As the bus followed the spine of the Pennines, I felt a draw to the landscape and also sense of dread. My time in the North had been tainted from the start with psychological trauma (and a serious physical injury). I remember returning to Manchester in 2009 after spending a month in the States. As we drove through the wet, dark streets of Ashton-Under-Lyne, a severe depression descended, and an immense feeling of dread. This had to do with where we were staying at the time, in Dukinfield, which was Ground Zero for my trauma. I felt a prisoner to northern England and to all the bad memories. Thankfully things got much better after moving to Mossley, my real home-sweet-home in Britain, that quaint storybook village on the edge of the Pennines. Just getting away from red brick made a huge difference to my sanity.

It would be interesting to see what kind of effect the North would have on me after all this time. I have a different perspective on things, and Alaska has pretty much restored any sanity I might have lost. I also have my faith in humanity restored. For a long time, I felt as if the North had chipped away at me, much like the weathered granite in Bodmin Moor. I was hardened and roughed up. Perhaps I still have an edge of hardness, as it's something I will always carry with me as a souvenir. But being toughed up is a good thing as well; I don't go prancing through life like I once did, thinking that the world was all rainbows and butterflies. Of course, living in Alaska, some of those butterflies and rainbows have returned, so I have a bit of both sides now, which is a balanced way to be.

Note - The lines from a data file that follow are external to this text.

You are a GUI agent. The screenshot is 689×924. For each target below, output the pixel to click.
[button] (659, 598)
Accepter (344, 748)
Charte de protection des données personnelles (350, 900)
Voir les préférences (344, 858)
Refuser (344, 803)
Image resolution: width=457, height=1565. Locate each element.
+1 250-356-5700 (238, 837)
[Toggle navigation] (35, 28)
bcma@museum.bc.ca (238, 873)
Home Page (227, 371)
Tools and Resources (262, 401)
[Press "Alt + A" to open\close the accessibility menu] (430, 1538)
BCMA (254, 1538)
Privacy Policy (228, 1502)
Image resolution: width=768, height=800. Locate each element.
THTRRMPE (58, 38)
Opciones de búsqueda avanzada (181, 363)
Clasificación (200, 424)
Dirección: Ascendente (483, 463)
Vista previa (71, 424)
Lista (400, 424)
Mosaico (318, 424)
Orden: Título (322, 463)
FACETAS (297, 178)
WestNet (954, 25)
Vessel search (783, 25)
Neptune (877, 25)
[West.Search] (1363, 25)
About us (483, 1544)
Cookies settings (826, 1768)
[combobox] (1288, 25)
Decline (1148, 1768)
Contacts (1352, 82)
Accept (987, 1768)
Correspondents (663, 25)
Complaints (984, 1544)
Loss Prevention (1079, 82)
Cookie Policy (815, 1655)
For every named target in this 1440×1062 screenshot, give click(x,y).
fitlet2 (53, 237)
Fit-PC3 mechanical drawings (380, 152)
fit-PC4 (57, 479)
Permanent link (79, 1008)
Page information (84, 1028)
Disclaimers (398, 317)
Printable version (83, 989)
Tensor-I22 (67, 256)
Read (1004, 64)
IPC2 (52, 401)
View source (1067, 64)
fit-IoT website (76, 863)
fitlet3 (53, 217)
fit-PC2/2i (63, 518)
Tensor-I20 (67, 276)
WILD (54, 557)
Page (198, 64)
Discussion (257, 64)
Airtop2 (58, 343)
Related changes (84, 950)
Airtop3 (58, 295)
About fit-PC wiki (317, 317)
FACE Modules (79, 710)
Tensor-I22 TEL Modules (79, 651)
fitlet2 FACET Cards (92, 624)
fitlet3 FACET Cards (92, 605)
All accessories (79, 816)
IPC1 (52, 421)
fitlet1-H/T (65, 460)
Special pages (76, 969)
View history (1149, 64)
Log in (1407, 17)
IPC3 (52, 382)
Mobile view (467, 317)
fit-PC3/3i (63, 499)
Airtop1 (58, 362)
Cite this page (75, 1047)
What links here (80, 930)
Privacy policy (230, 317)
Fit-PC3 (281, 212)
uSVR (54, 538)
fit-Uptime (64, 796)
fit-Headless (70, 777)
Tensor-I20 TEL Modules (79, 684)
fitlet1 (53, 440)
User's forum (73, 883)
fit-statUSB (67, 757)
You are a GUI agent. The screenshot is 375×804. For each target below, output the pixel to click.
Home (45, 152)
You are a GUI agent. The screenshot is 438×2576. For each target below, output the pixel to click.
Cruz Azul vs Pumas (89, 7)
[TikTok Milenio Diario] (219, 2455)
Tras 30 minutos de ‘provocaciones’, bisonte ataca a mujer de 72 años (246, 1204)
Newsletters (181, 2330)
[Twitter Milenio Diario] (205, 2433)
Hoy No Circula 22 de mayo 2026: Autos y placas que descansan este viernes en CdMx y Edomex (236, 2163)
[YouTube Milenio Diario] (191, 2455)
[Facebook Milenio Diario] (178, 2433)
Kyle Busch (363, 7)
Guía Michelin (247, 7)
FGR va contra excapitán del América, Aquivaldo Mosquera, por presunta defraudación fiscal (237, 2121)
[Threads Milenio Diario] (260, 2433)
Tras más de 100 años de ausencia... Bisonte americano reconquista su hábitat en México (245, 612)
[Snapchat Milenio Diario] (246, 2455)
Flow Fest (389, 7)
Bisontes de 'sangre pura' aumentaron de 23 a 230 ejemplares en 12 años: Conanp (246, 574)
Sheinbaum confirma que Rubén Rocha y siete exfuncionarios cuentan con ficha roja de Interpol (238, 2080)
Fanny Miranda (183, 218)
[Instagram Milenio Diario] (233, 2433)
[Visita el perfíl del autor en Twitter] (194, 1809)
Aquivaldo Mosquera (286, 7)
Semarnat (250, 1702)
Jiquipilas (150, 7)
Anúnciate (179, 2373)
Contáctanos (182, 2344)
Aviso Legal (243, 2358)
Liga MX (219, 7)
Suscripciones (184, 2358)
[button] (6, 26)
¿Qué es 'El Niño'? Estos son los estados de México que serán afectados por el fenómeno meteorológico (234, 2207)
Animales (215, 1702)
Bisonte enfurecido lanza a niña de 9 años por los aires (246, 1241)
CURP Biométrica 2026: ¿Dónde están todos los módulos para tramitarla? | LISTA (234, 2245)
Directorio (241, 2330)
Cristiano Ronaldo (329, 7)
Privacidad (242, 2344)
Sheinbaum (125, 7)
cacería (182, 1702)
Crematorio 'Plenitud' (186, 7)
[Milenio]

I can't say how Chris and I spent our final moments together. We stayed a few nights with his sister, Danielle, in Ashton-Under-Lyne. Her little rugrats kept us entertained and exhausted at the same time. Chris had an interview in Manchester and I went for one last visit to Mossley, climbing that impossibly steep hill in order to visit people and places I had come to love.

It was one more goodbye at the airport, as Chris came to see me off. In a history of airport goodbyes, this one was significant, as we didn't know when we would next see each other. I felt confident that we would play our roles successfully, and Chris would receive his Green Card in due time. There was a long journey still ahead of me, and for Chris, who would be navigating the maze of American bureaucracy. But there was a long journey behind us as well. Not just our world travels, but the time we had spent together in Britain. The pubs we had sat in, the drinks we had shared while engaging in hours-long conversations, the nights out in Manchester with friends, the music festivals, the spontaneous vacations in Europe, the road trips, the countless miles traveled together...

We had come so far. And still had so far to go.